## [Your objective]
Where a line of the material contains the string "search", copy that line.

## [Exercise inputs]
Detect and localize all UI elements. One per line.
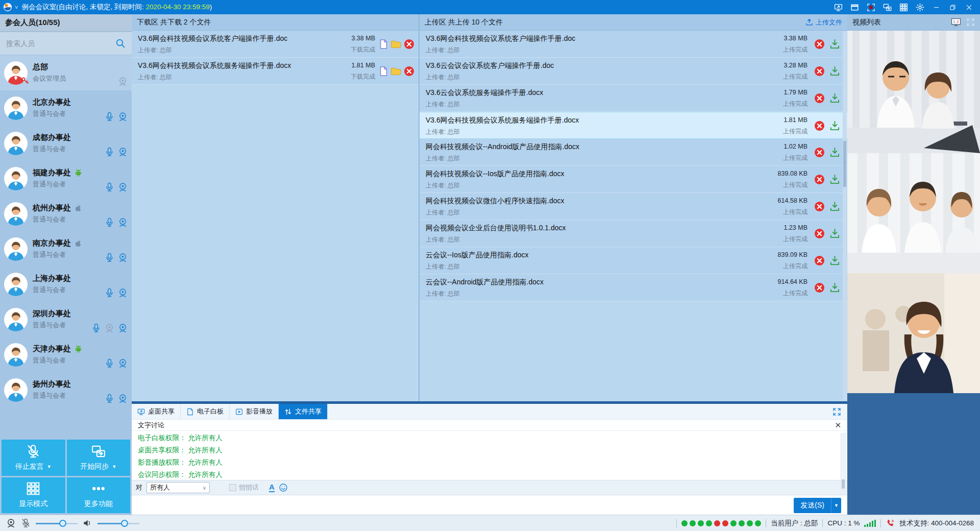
feature-tab[interactable]: 电子白板	[181, 404, 230, 419]
download-file-icon[interactable]	[829, 255, 840, 266]
emoji-button[interactable]	[279, 483, 288, 492]
video-thumbnail-3[interactable]	[847, 273, 980, 393]
delete-file-icon[interactable]	[814, 201, 825, 212]
participant-row[interactable]: 天津办事处 普通与会者	[0, 337, 132, 372]
upload-file-row[interactable]: 网会科技视频会议--Ios版产品使用指南.docx 上传者: 总部 839.08…	[420, 166, 847, 193]
layout-grid-button[interactable]	[895, 0, 912, 14]
participant-row[interactable]: 北京办事处 普通与会者	[0, 90, 132, 126]
download-file-icon[interactable]	[829, 201, 840, 212]
upload-file-row[interactable]: 网会科技视频会议微信小程序快速指南.docx 上传者: 总部 614.58 KB…	[420, 193, 847, 220]
open-folder-icon[interactable]	[390, 66, 401, 77]
upload-file-row[interactable]: V3.6云会议会议系统客户端操作手册.doc 上传者: 总部 3.28 MB 上…	[420, 58, 847, 85]
font-style-button[interactable]: A	[269, 483, 275, 493]
delete-file-icon[interactable]	[814, 66, 825, 77]
camera-icon[interactable]	[118, 218, 128, 227]
sync-screens-button[interactable]	[879, 0, 895, 14]
feature-tab[interactable]: 文件共享	[279, 404, 328, 419]
control-button[interactable]: 停止发言▼	[2, 440, 65, 476]
camera-icon[interactable]	[118, 358, 128, 368]
chat-input-area[interactable]: 发送(S) ▼	[132, 495, 847, 516]
download-file-icon[interactable]	[829, 228, 840, 239]
mic-icon[interactable]	[105, 218, 114, 227]
camera-icon[interactable]	[118, 323, 128, 333]
minimize-button[interactable]	[928, 0, 944, 14]
camera-icon[interactable]	[118, 394, 128, 403]
mic-icon[interactable]	[105, 147, 114, 157]
video-thumbnail-1[interactable]	[847, 31, 980, 153]
camera-icon[interactable]	[118, 253, 128, 262]
delete-file-icon[interactable]	[814, 93, 825, 104]
participant-row[interactable]: 扬州办事处 普通与会者	[0, 372, 132, 407]
open-file-icon[interactable]	[378, 66, 389, 77]
download-file-icon[interactable]	[829, 93, 840, 104]
participant-row[interactable]: 深圳办事处 普通与会者	[0, 302, 132, 337]
camera-icon[interactable]	[118, 288, 128, 298]
screen-share-button[interactable]	[830, 0, 846, 14]
delete-file-icon[interactable]	[814, 282, 825, 293]
titlebar-menu-chevron-icon[interactable]: ˅	[15, 4, 18, 10]
camera-icon[interactable]	[118, 182, 128, 192]
delete-file-icon[interactable]	[404, 66, 414, 77]
mic-volume-slider[interactable]	[36, 520, 78, 527]
scrollbar-thumb[interactable]	[843, 141, 846, 187]
chat-scrollbar[interactable]	[841, 433, 846, 490]
upload-file-row[interactable]: 云会议--Android版产品使用指南.docx 上传者: 总部 914.64 …	[420, 274, 847, 301]
download-file-row[interactable]: V3.6网会科技视频会议系统客户端操作手册.doc 上传者: 总部 3.38 M…	[132, 31, 419, 58]
download-file-icon[interactable]	[829, 174, 840, 185]
close-button[interactable]	[961, 0, 977, 14]
camera-icon[interactable]	[118, 112, 128, 122]
control-button[interactable]: 更多功能	[67, 477, 131, 514]
search-input[interactable]	[6, 39, 115, 47]
participant-row[interactable]: 南京办事处 普通与会者	[0, 231, 132, 267]
upload-file-row[interactable]: V3.6网会科技视频会议系统服务端操作手册.docx 上传者: 总部 1.81 …	[420, 112, 847, 139]
control-button[interactable]: 显示模式	[2, 477, 65, 514]
settings-button[interactable]	[912, 0, 928, 14]
delete-file-icon[interactable]	[814, 147, 825, 158]
participant-row[interactable]: 福建办事处 普通与会者	[0, 161, 132, 196]
delete-file-icon[interactable]	[404, 39, 414, 50]
mic-icon[interactable]	[105, 394, 114, 403]
camera-off-icon[interactable]	[118, 77, 128, 86]
participant-row[interactable]: 总部 会议管理员	[0, 55, 132, 90]
recipient-select[interactable]: 所有人 ∨	[146, 482, 210, 493]
camera-off-icon[interactable]	[105, 323, 114, 333]
upload-file-row[interactable]: V3.6网会科技视频会议系统客户端操作手册.doc 上传者: 总部 3.38 M…	[420, 31, 847, 58]
mic-icon[interactable]	[91, 323, 101, 333]
upload-file-row[interactable]: 云会议--Ios版产品使用指南.docx 上传者: 总部 839.09 KB 上…	[420, 247, 847, 274]
mic-icon[interactable]	[105, 288, 114, 298]
open-file-icon[interactable]	[378, 39, 389, 50]
search-icon[interactable]	[115, 38, 126, 49]
upload-file-row[interactable]: 网会视频会议企业后台使用说明书1.0.1.docx 上传者: 总部 1.23 M…	[420, 220, 847, 247]
download-file-row[interactable]: V3.6网会科技视频会议系统服务端操作手册.docx 上传者: 总部 1.81 …	[132, 58, 419, 85]
delete-file-icon[interactable]	[814, 255, 825, 266]
download-file-icon[interactable]	[829, 282, 840, 293]
mic-icon[interactable]	[105, 358, 114, 368]
participant-row[interactable]: 上海办事处 普通与会者	[0, 267, 132, 302]
control-button[interactable]: 开始同步▼	[67, 440, 131, 476]
upload-file-button[interactable]: 上传文件	[805, 18, 842, 27]
window-mode-button[interactable]	[846, 0, 863, 14]
mic-icon[interactable]	[105, 253, 114, 262]
maximize-button[interactable]	[944, 0, 961, 14]
record-button[interactable]	[863, 0, 879, 14]
feature-tab[interactable]: 桌面共享	[132, 404, 181, 419]
send-button[interactable]: 发送(S)	[794, 498, 831, 513]
video-layout-icon[interactable]	[951, 18, 961, 27]
upload-file-row[interactable]: V3.6云会议系统服务端操作手册.docx 上传者: 总部 1.79 MB 上传…	[420, 85, 847, 112]
whisper-checkbox[interactable]	[229, 484, 236, 491]
speaker-icon[interactable]	[83, 518, 92, 528]
mic-icon[interactable]	[105, 182, 114, 192]
chevron-down-icon[interactable]: ▼	[112, 464, 116, 469]
webcam-icon[interactable]	[6, 518, 16, 528]
video-thumbnail-2[interactable]	[847, 153, 980, 273]
mic-muted-icon[interactable]	[21, 518, 31, 528]
participant-row[interactable]: 成都办事处 普通与会者	[0, 126, 132, 161]
delete-file-icon[interactable]	[814, 39, 825, 50]
download-file-icon[interactable]	[829, 66, 840, 77]
expand-video-icon[interactable]	[966, 18, 975, 27]
upload-file-row[interactable]: 网会科技视频会议--Android版产品使用指南.docx 上传者: 总部 1.…	[420, 139, 847, 166]
send-options-dropdown[interactable]: ▼	[831, 498, 841, 513]
download-file-icon[interactable]	[829, 120, 840, 131]
chat-close-icon[interactable]: ✕	[835, 421, 841, 429]
expand-panel-icon[interactable]	[832, 407, 841, 416]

## [Result of this task]
search-input[interactable]	[6, 39, 115, 47]
search-icon[interactable]	[115, 38, 126, 49]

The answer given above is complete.